Es war schon weit nach Mitternacht. Eine dichte Wolkendecke verbarg den vollen Mond und die zahlreichen Sterne der kühlen Sommernacht. Ein scharfer Wind trieb den fliehenden Regen in großen Böen vor sich her und heulte um das freistehende Restaurant. Die Geburtstagsgesellschaft hatte sich gerade auflösen wollen, als sich der Sturm plötzlich zusammenbraute und ein tosendes Gewitter losbrach. Jetzt saßen die Gäste, wieder in Gespräche vertieft, an den Fenstern und beobachteten geduldig, wie der Regen langsam nachließ und die klaren Tropfen, die an den Scheiben herabperlten, weniger wurden.
„Ein fürchterliches Sommergewitter, doch ich glaube, wir können uns nun langsam auf den Heimweg machen“, stellte Tina fest und knetete ihre Finger, sah Astrid aber dennoch fragend an.
Astrid nickte zustimmend. Die zwei Frauen standen auf, verabschiedeten sich erneut von der Gastgeberin, winkten den anderen Gästen kurz zu und verließen das Restaurant. Mit hochgezogenen Schultern strebten sie zum Parkplatz.

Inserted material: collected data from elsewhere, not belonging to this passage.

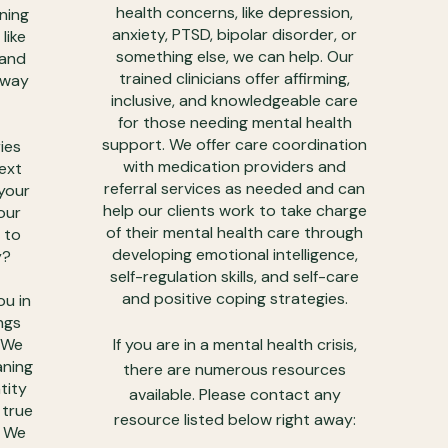
health concerns, like depression,
ning
anxiety, PTSD, bipolar disorder, or
like
something else, we can help. Our
 and
trained clinicians offer affirming,
e way
inclusive, and knowledgeable care
for those needing mental health
support. We offer care coordination
ies
with medication providers and
next
referral services as needed and can
 your
help our clients work to take charge
our
of their mental health care through
 to
developing emotional intelligence,
y?
self-regulation skills, and self-care
and positive coping strategies.
ou in
ngs
. We
If you are in a mental health crisis,
aning
there are numerous resources
tity
available. Please contact any
 true
resource listed below right away:
. We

„Wir hätten einen Schirm mitnehmen sollen. Der gehört doch in diesem Sommer zur Standardausrüstung“, klagte Astrid. Dann blickte sie Tina mit zusammengezogenen Brauen an. „Ruf mich an, wenn du gut zuhause angekommen bist, okay? Und richte Michael gute Besserungswünsche aus.“
Astrid und Tina umarmten sich, dann schloss Astrid ihr Fahrzeug auf und glitt mit einer eleganten Bewegung hinter das Lenkrad. Tina nickte und schlug Astrids Autotür kräftig zu, was die Freundin mit einem bösen Blick quittierte. Sie stakste über den regendurchweichten Boden zu dem schwarzen Audi, der nur ein paar Meter weiter parkte.

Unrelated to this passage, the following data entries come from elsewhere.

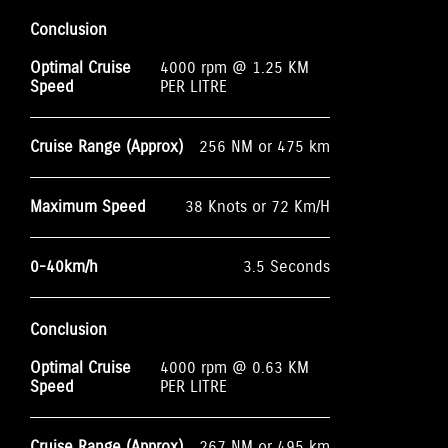
Conclusion
Optimal Cruise
4000 rpm @ 1.25 KM
Speed
PER LITRE
Cruise Range (Approx)
256 NM or 475 km
Maximum Speed
38 Knots or 72 Km/H
0-40km/h
3.5 Seconds
Conclusion
Optimal Cruise
4000 rpm @ 0.63 KM
Speed
PER LITRE
Cruise Range (Approx)
267 NM or 495 km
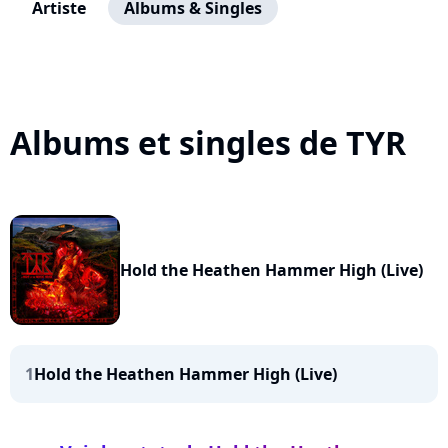
Artiste
Albums & Singles
Albums et singles de TYR
Hold the Heathen Hammer High (Live)
1
Hold the Heathen Hammer High (Live)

Ihre Riemchensandalen versanken bei jedem Schritt tief im Matsch, der schwarz zwischen ihren Zehen hervorquoll. Tina öffnete die Fahrertür und ließ sich auf den Sitz fallen.
„Verdammt“, fluchte sie leise.
Mit einem Papiertaschentuch säuberte sie notdürftig Füße und Schuhe und warf das schmutzige Tuch dann in den ansonsten leeren Fußraum auf der Beifahrerseite.
Sie startete den Wagen, setzte rückwärts und fuhr anschließend zügig auf die verlassene Straße, die tief in den Wald führte. Sie atmete auf, als die Räder des Audis auf dem Asphalt griffen.
Die Dunkelheit ließ die tropfnassen Bäume, durch die ein kräftiger Wind blies, geisterhaft erscheinen. Sie bogen sich mal hierhin, mal dorthin, wie von Geisterhand gezogen und geschoben. Der Regen war wieder stärker geworden. Die Scheibenwischer leisteten gute Arbeit. Trotzdem klebten Tinas blaugrüne Augen aufmerksam auf der Fahrbahn. Sie hasste es, nachts zu fahren, ganz besonders wenn es so regnete wie jetzt und sich das grelle Licht der Scheinwerfer diffus in der Nässe spiegelte.
„Achte auf die Straße“, mahnte sie sich selbst. „Konzentrier dich.“ Sie biss sich schmerzhaft auf die Unterlippe. Wenn sie mit ihrem Mann unterwegs war, fuhr Michael nach Sonnenuntergang oder bei schlechtem Wetter. Ihm machte das nichts. Sein Sehvermögen war der schlechtesten Witterung und der tiefsten Dunkelheit gewachsen.
Sie lächelte bei dem Gedanken an ihren Mann. Ganz gewiss ging es ihm schon wieder besser. Astrids Genesungswünsche wollte sie mit einem leicht ironischen Unterton in ihrer Stimme und einem süffisanten Grinsen ausrichten.